In another embodiment, the plurality of first guide vanes and the plurality of second guide vanes are hingedly mounted on an operative surface of the housing.
Further, the second master guide vane is configured with at least one engaging means and the knob is configured with at least one connecting means, the connecting means is configured to be received within the engaging means in an operative configuration.
In an embodiment, the predefined sideways movement of the knob configured to actuate the second master guide vane, and further configured to actuate the second guide vanes to control the airflow in a second desired direction.
In another embodiment, the desired direction of airflow is defined at least along an eye-sight direction or along a hip-point direction or in between thereof as desired by a user.
In another embodiment, the connecting means is a fork attachment, configured to slidably engage within the engaging means.
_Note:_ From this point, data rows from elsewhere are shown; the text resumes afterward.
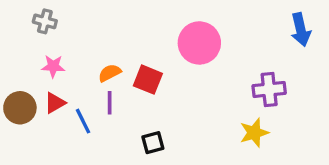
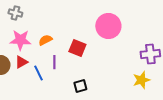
pink star: (53, 66) -> (20, 40), size x1.5
orange semicircle: (110, 73) -> (45, 40), moved

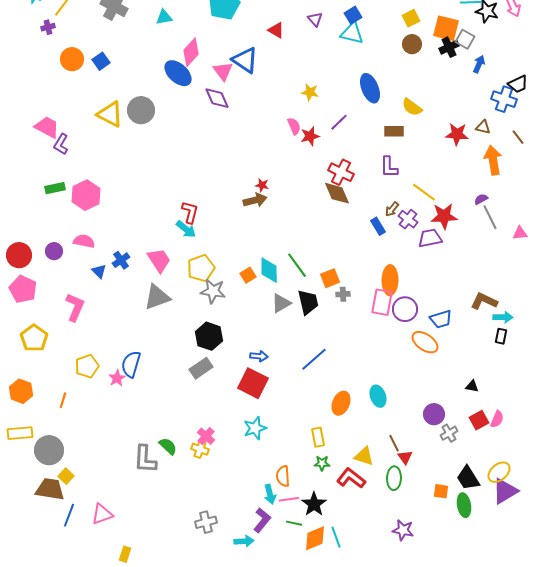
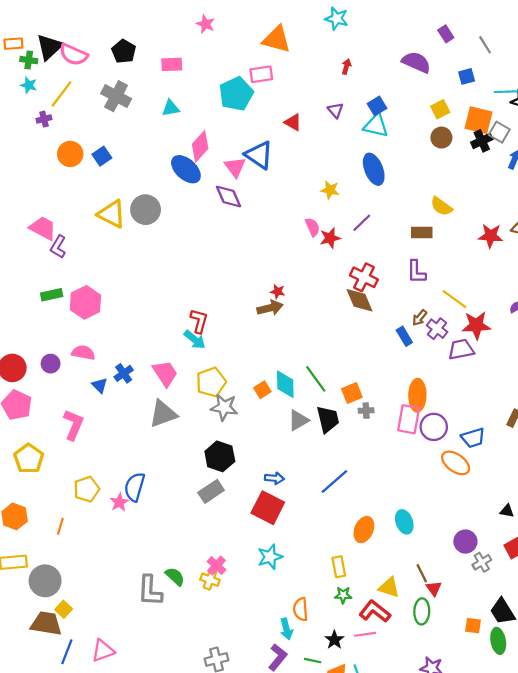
blue ellipse: (370, 88) -> (374, 169), moved
pink line: (289, 499) -> (365, 634), moved
black star: (314, 504) -> (334, 640), size x0.7

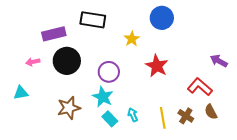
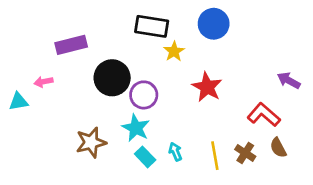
black rectangle: (93, 20) -> (152, 26), moved
black circle: (67, 61) -> (112, 78), moved
cyan triangle: (21, 93) -> (18, 102), moved

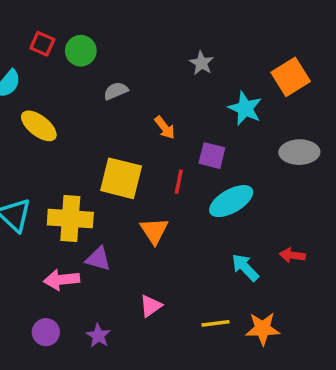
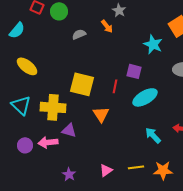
gray star: (201, 63) -> (119, 10), moved
yellow ellipse: (39, 126) -> (27, 66), moved
orange arrow: (165, 128) -> (107, 26), moved
pink triangle: (151, 306) -> (106, 170), moved
purple circle: (46, 332) -> (25, 145), moved

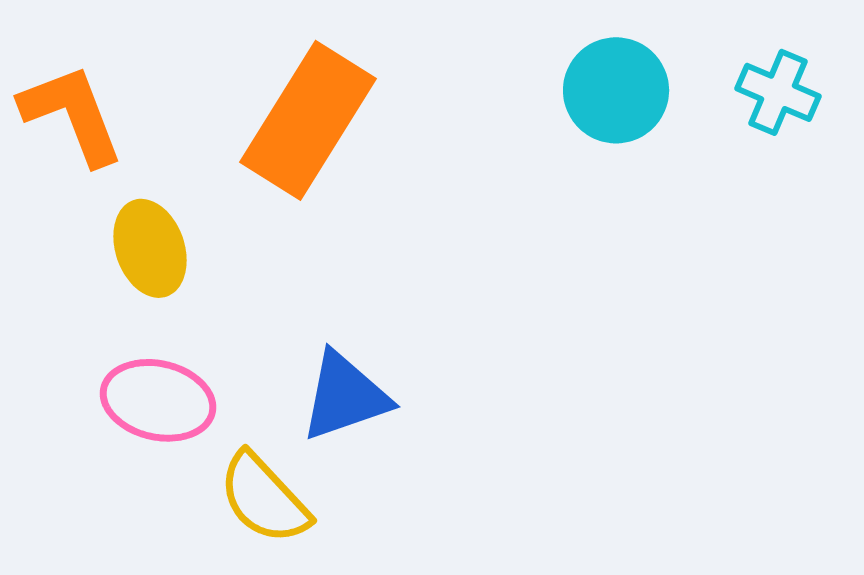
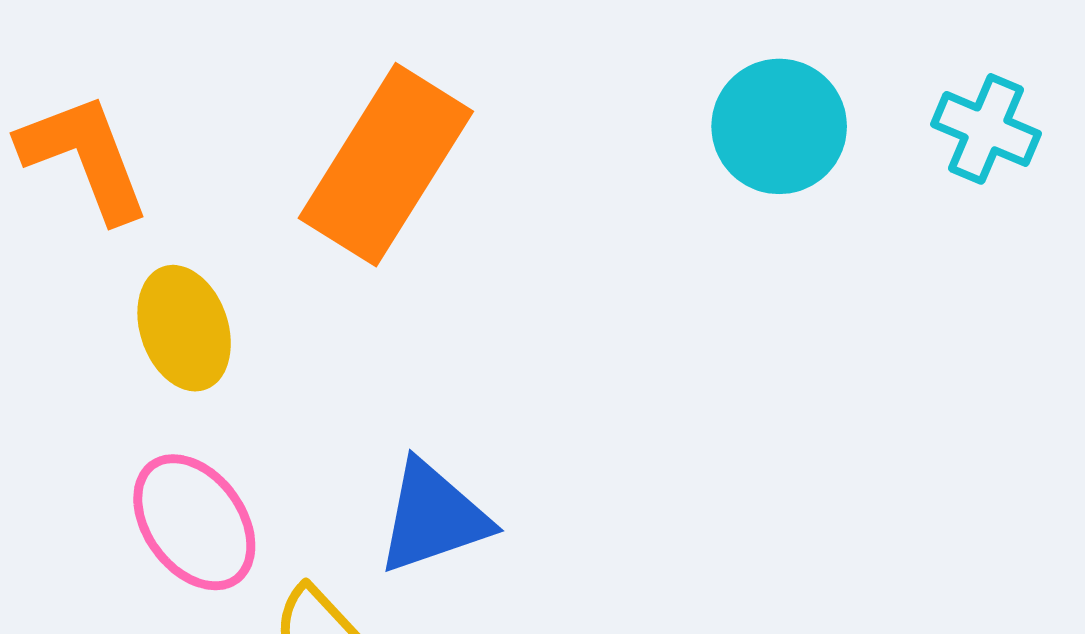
pink ellipse: (158, 400) -> (194, 522), turned 41

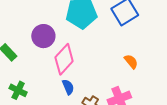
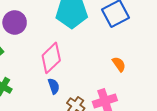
purple circle: (43, 36) -> (15, 22), moved

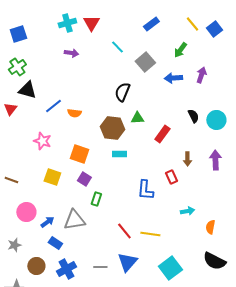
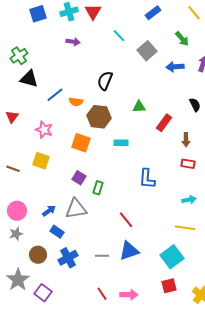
blue square: (18, 34) -> (38, 14), moved
green arrow: (180, 50) -> (182, 39), turned -77
black semicircle: (122, 92) -> (105, 81), moved
red triangle: (10, 109) -> (12, 117), moved
brown hexagon: (112, 128) -> (99, 117), moved
brown arrow: (187, 159) -> (186, 140), moved
yellow square: (52, 177) -> (41, 161), moved
red rectangle: (171, 177) -> (188, 164), moved, turned -56
purple square: (84, 179) -> (79, 178), moved
pink circle: (26, 212) -> (17, 211), moved
yellow line: (150, 234) -> (185, 228), moved
blue triangle: (127, 262) -> (129, 251), turned 30

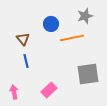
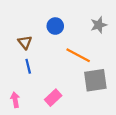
gray star: (85, 16) -> (99, 25), moved
orange line: (72, 38) -> (78, 55), moved, turned 40

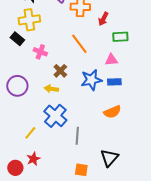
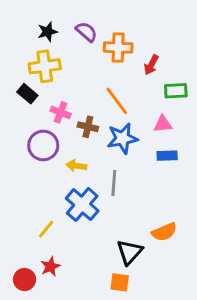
brown cross: (60, 71) -> (88, 127), moved, turned -32
blue star: (91, 80) -> (122, 138), moved
purple circle: (17, 86) -> (43, 146), moved
orange semicircle: (112, 112) -> (164, 232), moved
gray line: (77, 136) -> (114, 183), moved
black triangle: (109, 158) -> (130, 252), moved

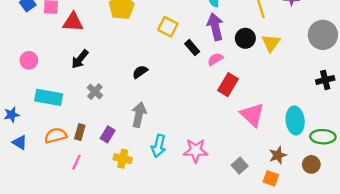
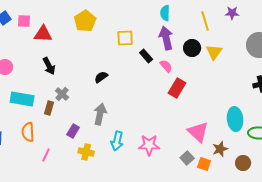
yellow square: (168, 27) -> (125, 38), turned -30
black arrow: (80, 59) -> (49, 66), turned -66
pink semicircle: (215, 59) -> (166, 66), turned 80
pink triangle: (252, 115) -> (198, 132), moved
brown rectangle: (80, 132) -> (49, 108), moved
orange semicircle: (56, 136) -> (28, 132), turned -78
brown circle: (311, 164) -> (243, 163), moved
orange square: (271, 178) -> (204, 164), moved

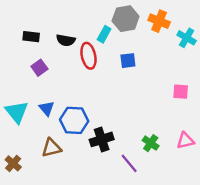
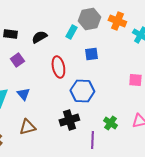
black semicircle: (66, 40) -> (39, 37), turned 140
red ellipse: (88, 56) -> (58, 67), moved
blue hexagon: (74, 120) -> (82, 91), moved
purple line: (129, 163) -> (92, 140), turned 42

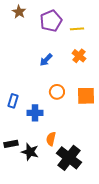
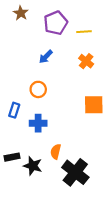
blue arrow: (46, 60) -> (46, 57), moved
orange circle: (57, 92) -> (38, 89), moved

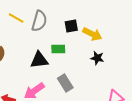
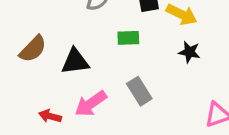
black triangle: (39, 60) -> (75, 61), moved

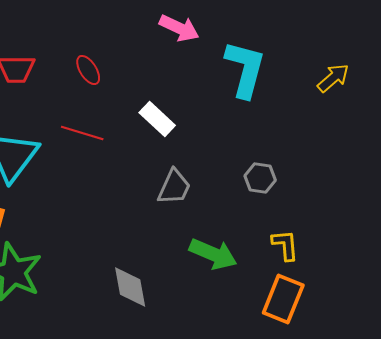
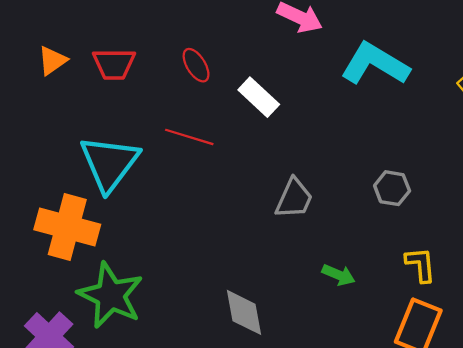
cyan L-shape: (245, 69) -> (375, 64), turned -74
white rectangle: (157, 119) -> (259, 97), moved
green arrow: (213, 254) -> (338, 275), size x0.6

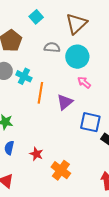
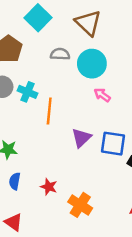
cyan square: (36, 17) -> (38, 18), size x1.5
brown triangle: (76, 24) -> (88, 23), turned -30
purple triangle: (65, 102) -> (81, 138), moved

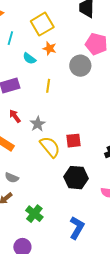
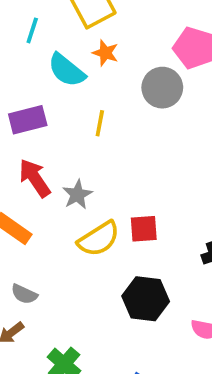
cyan semicircle: (29, 58) -> (67, 70), size x1.5
red arrow: (15, 116) -> (35, 178), size x1.5
yellow semicircle: (50, 147) -> (99, 239), turned 95

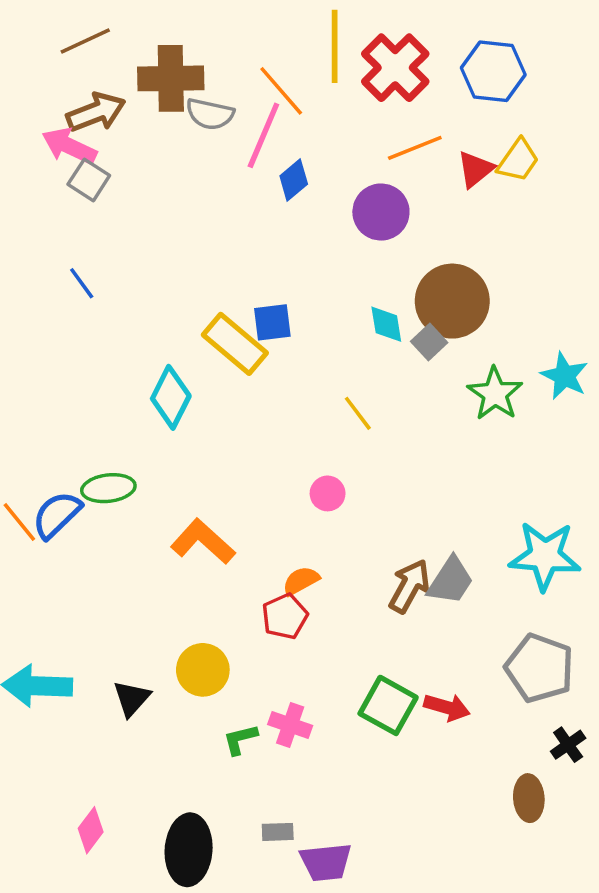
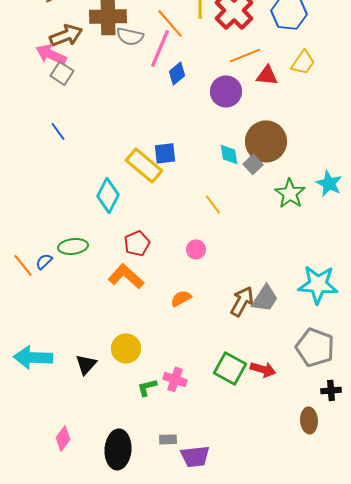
red triangle: (475, 169) -> (267, 75), moved, turned 45
blue semicircle: (57, 515) -> (44, 261), size x0.6
red pentagon: (285, 616) -> (137, 243), moved
black cross: (568, 745) -> (331, 390), turned 30

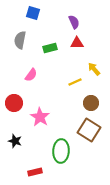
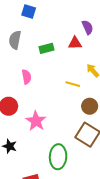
purple semicircle: (74, 22) -> (88, 27), moved
pink semicircle: (31, 75) -> (26, 77), turned -48
yellow line: (75, 82) -> (73, 84), turned 40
In another embodiment, the engaging means is configured with at least a pair of second stopper, configured to restrict the predefined swaying movement of the knob.
In another embodiment, the HVAC system is configured with the apparatus which is configured to control the airflow direction in a vehicle cabin space or an Air-conditioning space.
Advantageously, the knob provided is configured to control the airflow direction in both horizontal as well as in vertical direction without the requirement of the air vent dial and air vent dial rod. Further, the apparatus avoids the complex geometry assembly, thereby easy for maintenance and economical for production.
BRIEF DESCRIPTION OF THE ACCOMPANYING DRAWING
An airflow direction control apparatus for a HVAC system of the present disclosure will now be described with the help of the accompanying drawing, in which:
Figure 1 illustrate a front view of the airflow direction control apparatus (prior art);
Figure 2A illustrate an isometric view of the arrangement of the airflow direction control apparatus (prior art);
Figure 2B illustrate an isometric exploded view of the arrangement of the airflow direction control apparatus (prior art);
Figure 3A illustrates a front view of the arrangement of the airflow direction control apparatus as per an embodiment of the present disclosure;
Figure 3B illustrates an isometric back view of the arrangement of the airflow direction control apparatus as per the present disclosure;
Figure 4A illustrates a sectional view of Figure 3A to illustrate the arrangement of the airflow direction control apparatus to control airflow in vertical direction as per the present disclosure;
Figure 4B illustrates a sectional view of Figure 3A to illustrate the arrangement of the airflow direction control apparatus to control airflow in horizontal direction as per the present disclosure;
Figure 5A, Figure 5B, and Figure 5C illustrates an isometric views of the arrangement of the airflow direction control apparatus as per the present disclosure;
Figure 6 illustrates exploded isometric views of the arrangement of the airflow direction control apparatus to control airflow in vertical direction as per the present disclosure; and
Figure 7 illustrates an isometric assembly view of Figure 5 to illustrate the arrangement of the airflow direction control apparatus as per the present disclosure.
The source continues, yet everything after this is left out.